明日生きてるかどうかも保証も無いしね。だったら今真似事でもいいからしておこうかななんて思ったんだよ。」

『まあ、そうなんだけど。』

「ただ、私の名前で、私だけの名前であって欲しいって言う願いかな。
そんな所。」

そう言って私の左手を取って指輪をしているところに傑は唇を添えた。
まるでおままごとみたいだな、と思った。指輪自体はとてもしっかりしているからそれなりのものなんだろうけど、二人きりで。

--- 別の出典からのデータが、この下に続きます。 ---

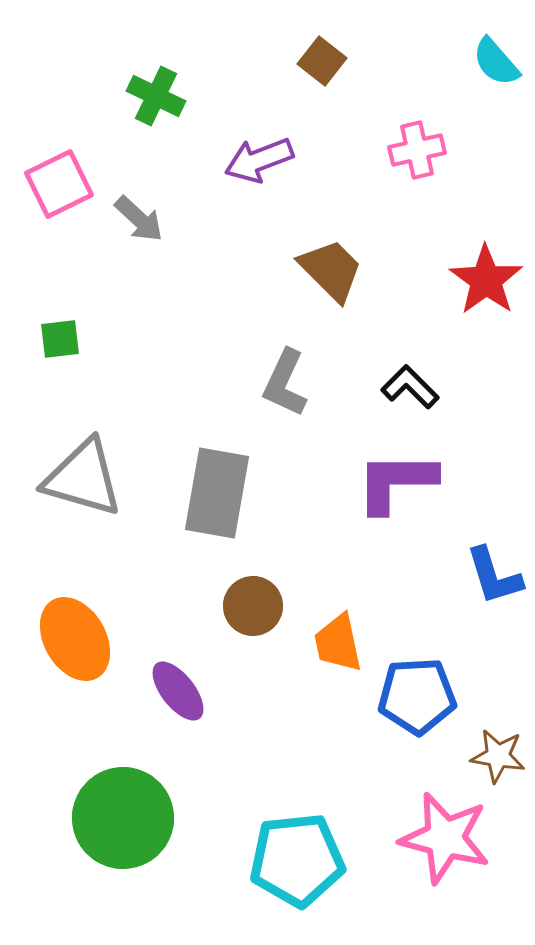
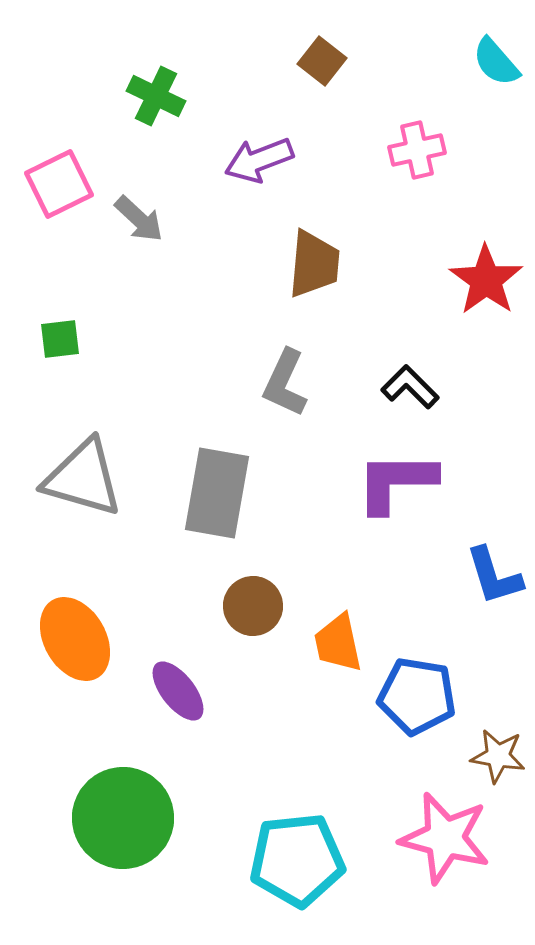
brown trapezoid: moved 17 px left, 6 px up; rotated 50 degrees clockwise
blue pentagon: rotated 12 degrees clockwise
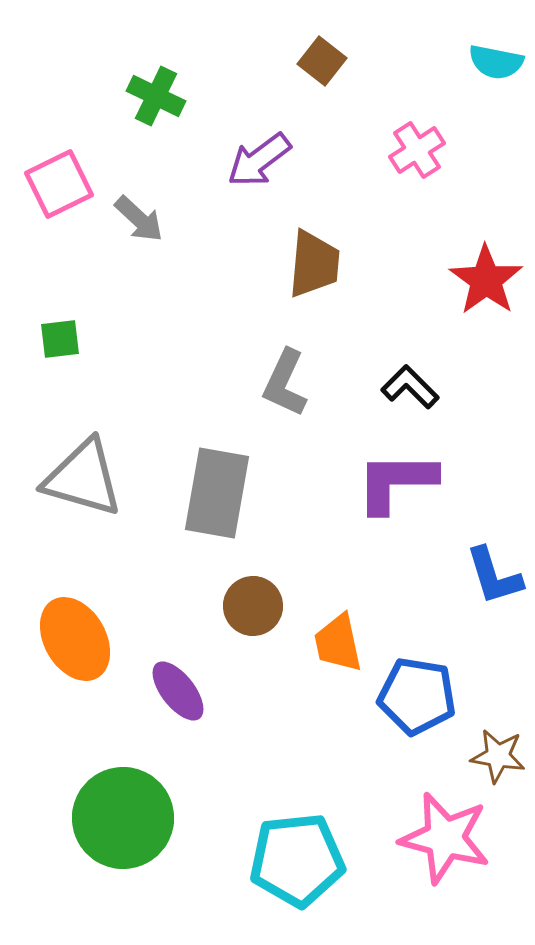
cyan semicircle: rotated 38 degrees counterclockwise
pink cross: rotated 20 degrees counterclockwise
purple arrow: rotated 16 degrees counterclockwise
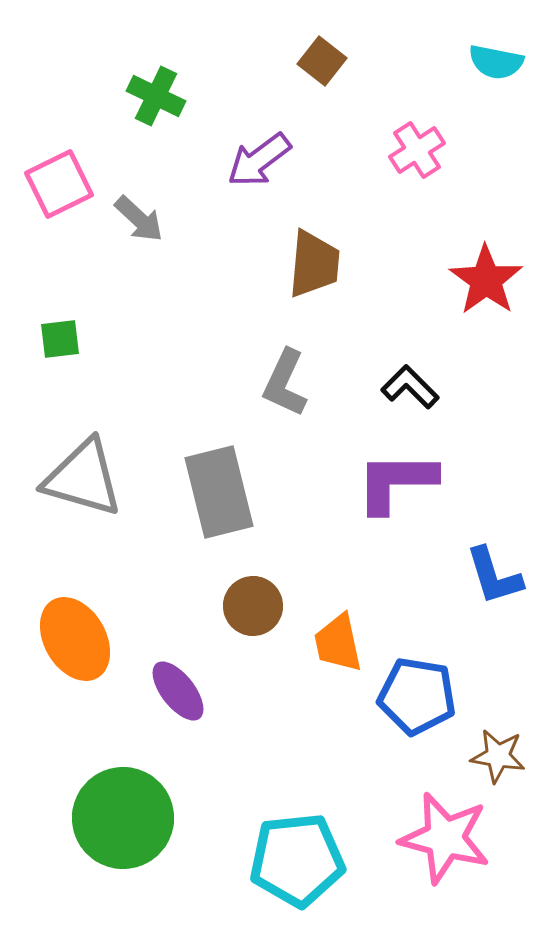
gray rectangle: moved 2 px right, 1 px up; rotated 24 degrees counterclockwise
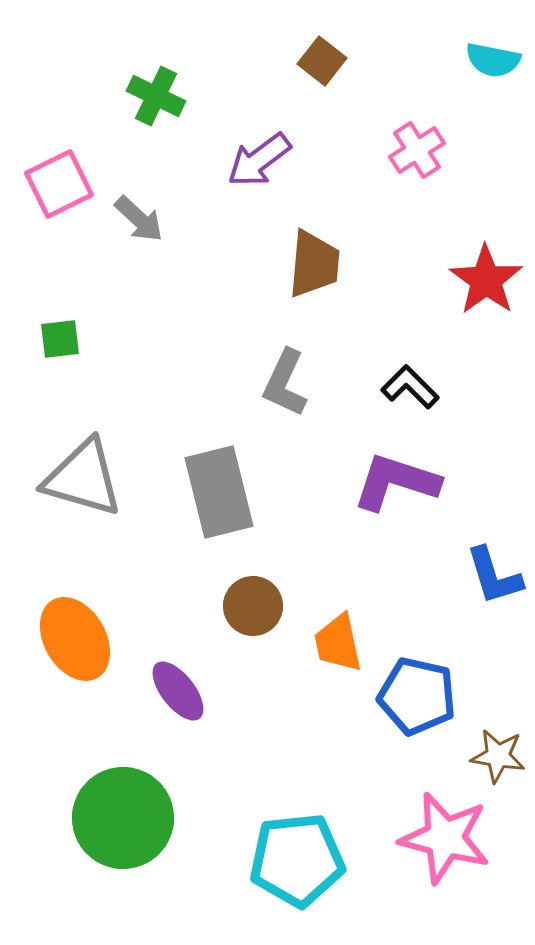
cyan semicircle: moved 3 px left, 2 px up
purple L-shape: rotated 18 degrees clockwise
blue pentagon: rotated 4 degrees clockwise
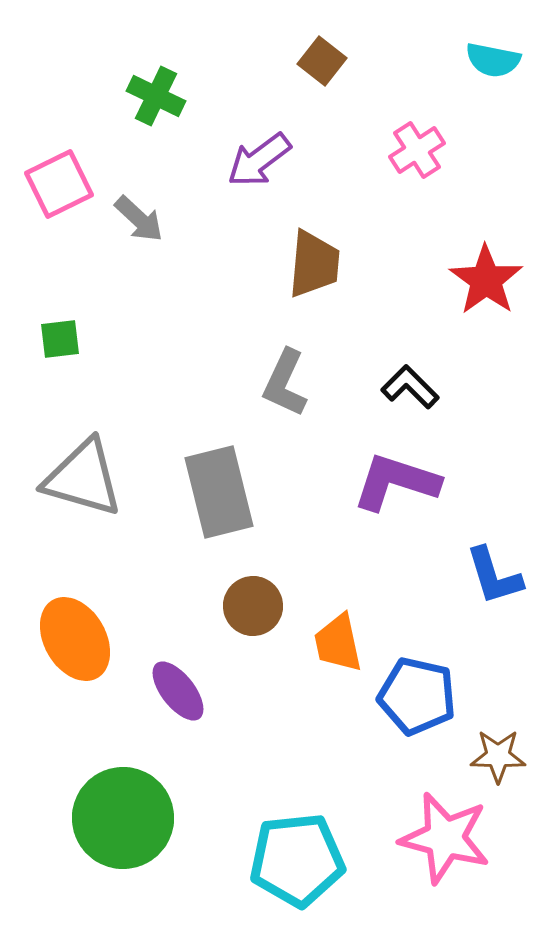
brown star: rotated 8 degrees counterclockwise
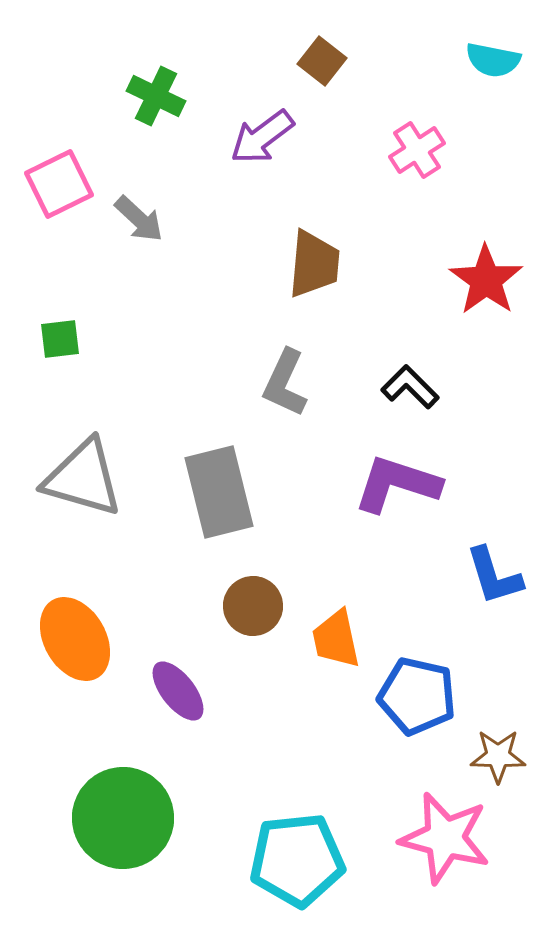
purple arrow: moved 3 px right, 23 px up
purple L-shape: moved 1 px right, 2 px down
orange trapezoid: moved 2 px left, 4 px up
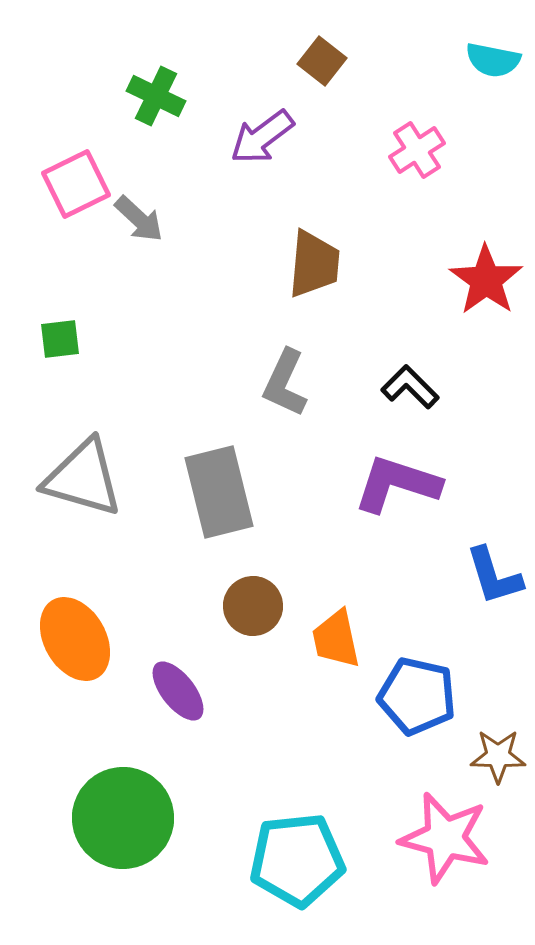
pink square: moved 17 px right
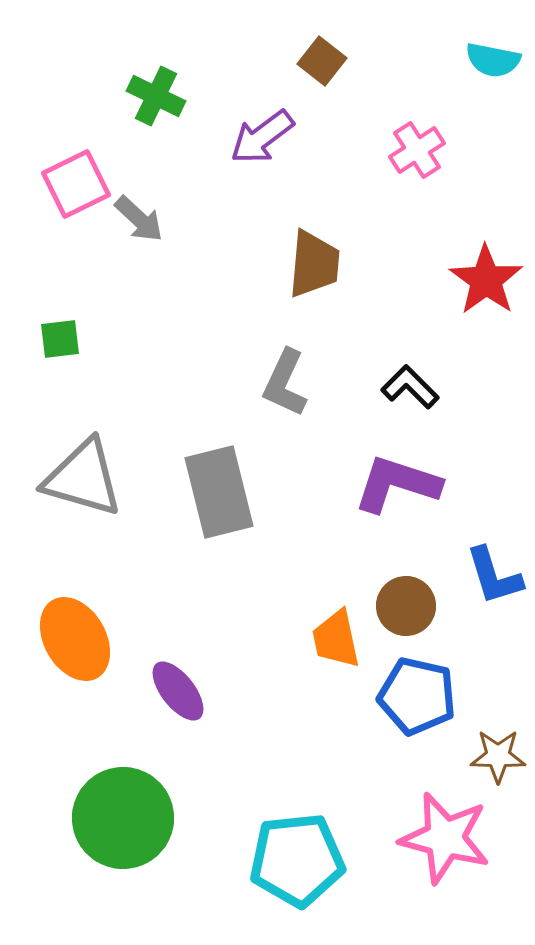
brown circle: moved 153 px right
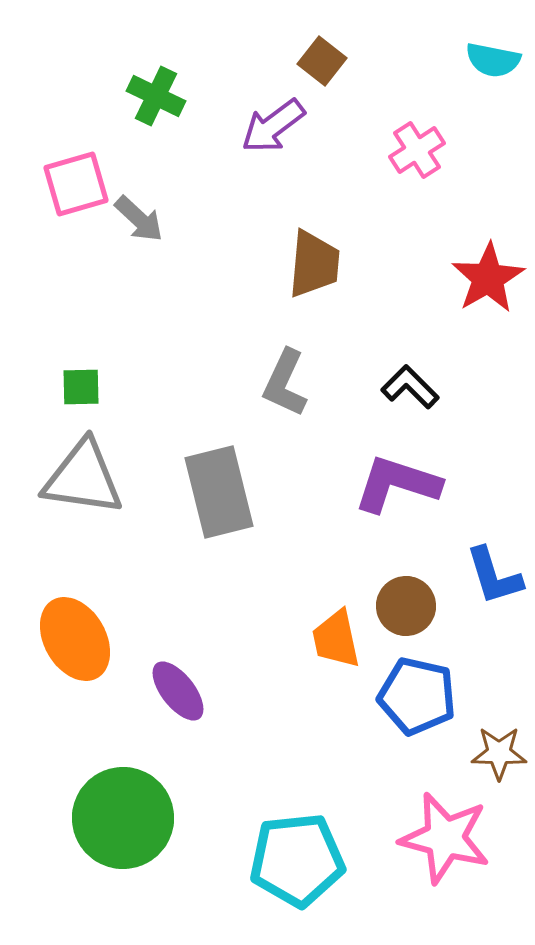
purple arrow: moved 11 px right, 11 px up
pink square: rotated 10 degrees clockwise
red star: moved 2 px right, 2 px up; rotated 6 degrees clockwise
green square: moved 21 px right, 48 px down; rotated 6 degrees clockwise
gray triangle: rotated 8 degrees counterclockwise
brown star: moved 1 px right, 3 px up
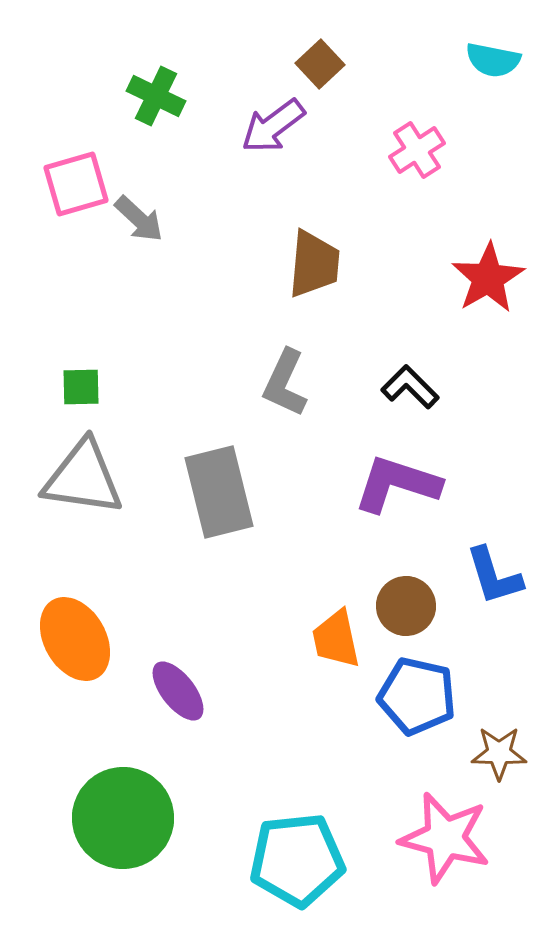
brown square: moved 2 px left, 3 px down; rotated 9 degrees clockwise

二人だけの場所でこんな事をしても私の苗字は今すぐ夏油になる訳でもない。だけど、私はその指輪がただ嬉しかった。
傑がどんな顔しながら選んだんだろうとか考えただけで愛おしい。

『傑って独占欲強いよね。』

「何?今更?」

『私も結構強い方だよ。』

「独占欲の強さで言えば私には勝てないと思うよ。
だって君が思ってるよりずっと私の感情は重いからね。
ただ全部言わないだけ。」

傑の言葉が本当だとしたらその気持ちで閉じ込めて貰いたいくらいだ。
私はその檻の中に居て傑の指輪をずっとつけていたい。
そんな事を考えて傑に自分からキスをした。
そうだなあ、あの漫画みたいに。例えば私が歳をとって今と全然違う姿になってもきっとこの指輪はこのままだろうし。
例えば死んじゃったとしても指に残って居ればいいななんて思ってる。

『明日からふざけて夏油ですって名乗ろうかな。』

「うん、そうしてみようよ。」

『しません。』

「本気かと思ったじゃないか。夏油名前ですって名乗ってよ。」

『ふふ、気が向いたらね。』

そう言って笑って私は指輪を右手で撫でた。
一生この指輪でお互い拘束しあえたらいいのにね、なんてね。